Бойцы спешно покидали насыпь. Алексеев и Колюпанов спустились последними, пошли по едва заметной в снегу тропинке. Алексеев — впереди, политрук — шагах в двух сзади. Метель быстро заметала следы. В лесу, на дороге, идущей вдоль полотна железной дороги, остановились. Алексеев расположил десантников и партизан вдоль железной дороги, приказал отрыть снежные окопы, используя как укрытия толстые деревья и пни вековых сосен и елей. Заранее были выделены бойцы для освещения местности ракетами.
— Что нас ждет ночью на таком морозе, товарищ майор? — спросил один партизан из отряда Ероцкого.
— Нас ждет серьезный бой. А вот когда он произойдет и с кем — вопрос. Ребята из вашего партизанского отряда как-то рассказывали: подорвали они эшелон, а в вагонах — куры, которых везли в Германию… Вот потеха была! Сотни кур по лесу разлетелись. Долго потом их ловили. Идешь, говорят, по лесу, а они, как воробьи, на деревьях сидят.
— Нет, — сказал политрук. — Такой груз нам не нужен. Бить так бить, чтоб надолго запомнили, чтоб взрыв всю округу потряс, чтоб вшивым гадам ночью не спалось!
— Согласен. Но честно признаться, вагонов, полных солдатни, не желаю. Нас горстка, а их сотни. Правда, на лошадях мы от них можем быстро оторваться.

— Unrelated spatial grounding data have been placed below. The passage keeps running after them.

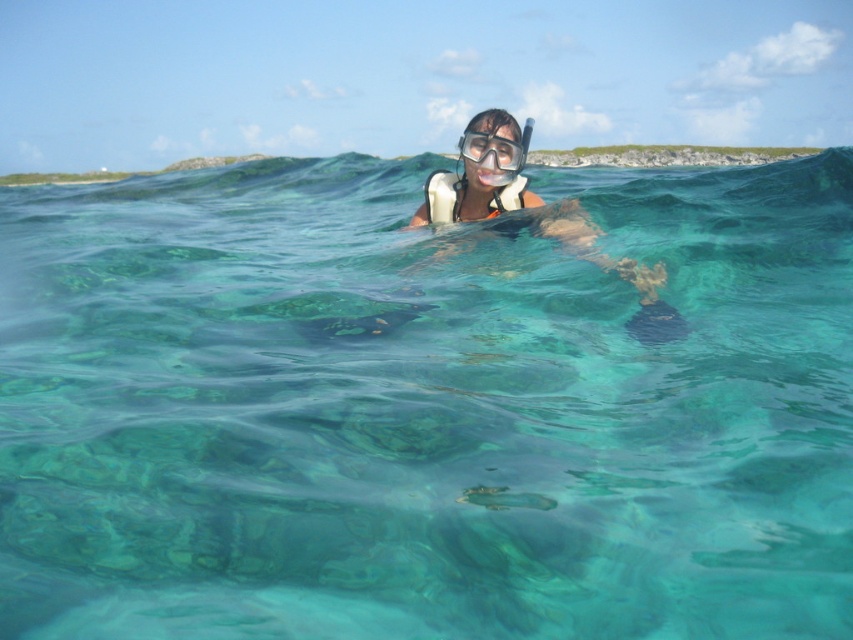 Question: Among these objects, which one is farthest from the camera?

Choices:
 (A) clear plastic goggles at center
 (B) clear plastic snorkel at center

Answer: (B)

Question: Which of the following is the closest to the observer?

Choices:
 (A) (482, 154)
 (B) (433, 202)

Answer: (A)

Question: Is clear plastic snorkel at center to the left of clear plastic goggles at center from the viewer's perspective?

Choices:
 (A) no
 (B) yes

Answer: (A)

Question: Among these points, which one is farthest from the camera?

Choices:
 (A) (520, 202)
 (B) (473, 147)

Answer: (A)

Question: Can you confirm if clear plastic snorkel at center is positioned above clear plastic goggles at center?

Choices:
 (A) yes
 (B) no

Answer: (A)

Question: Does clear plastic snorkel at center appear over clear plastic goggles at center?

Choices:
 (A) yes
 (B) no

Answer: (A)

— Вы правы, товарищ командир: с эшелоном солдат нам не справиться. Значит, надо придерживаться правильной тактики.
— Не будем гадать, политрук. Посмотрим, как все сложится.
Метель не унималась. Где-то в районе Быхова что-то горело. Зарево тревожно вздрагивало над лесом. Алексеев поежился. Он не боялся ни темноты, ни ночного боя, а вот ночные пожары переносил муторно. Они пугали его. И началось это с той ночи, когда в крещенский мороз его, лопоухого мальчишку, разбудили крики под окнами родного дома: «Вставайте — горим! Пожар! Пожар! Соседи!»

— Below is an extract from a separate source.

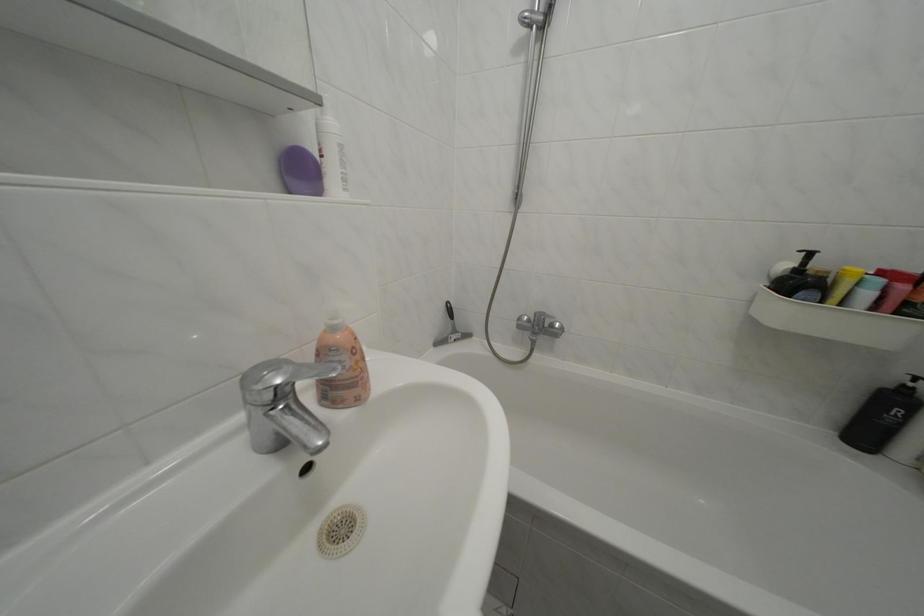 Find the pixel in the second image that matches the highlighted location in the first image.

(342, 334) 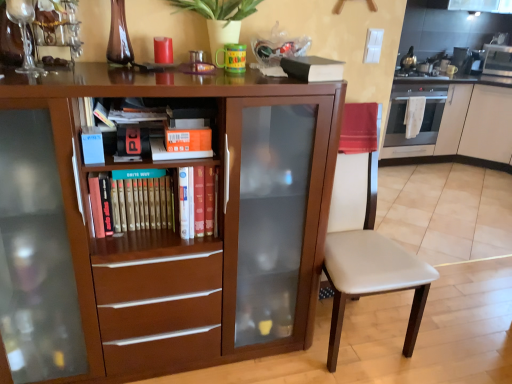 At what (x,y) coordinates should I click in order to perform the action: click on vacant region to the right of white leather chair at center. Please return your answer as a coordinate pair (x, y). Image resolution: width=512 pixels, height=384 pixels. Looking at the image, I should click on (443, 332).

Страшное это было зрелище. Рушился объятый пламенем, рассыпая на десятки метров трескучие искры, дом. А вокруг него с топорами, баграми, ведрами суетились, не в силах унять пламя, люди. На сундуках, узлах сидели укутанные во что попало детишки. В страшном горе рыдали женщины.
Но тогда люди хоть на время находили приют у соседей. Погорельцам приходила на помощь местная власть. А теперь… Фашисты не только не помогут, а еще и пристрелят или живьем в костер загонят. Было такое не раз.
С насыпи прибежал боец в тулупе.
— Товарищ командир! Рельсы загудели.
— Это точно?
— Как есть. Своими ушами слушал. Даже одно «обжег» об рельсу.
— Стук тяжелый?
— Не легок, товарищ майор. Слитный. Этак вагонов на тридцать!
— Уже и вагоны подсчитал.
— Так не первый же раз на железке. Плюс к тому вырос на железной дороге — батя-то мой путеобходчик.
— Ну, что ж, путеобходчик. Спасибо за добрую весть. Будем встречать. Тридцать — так тридцать. Передать команду: «К бою!»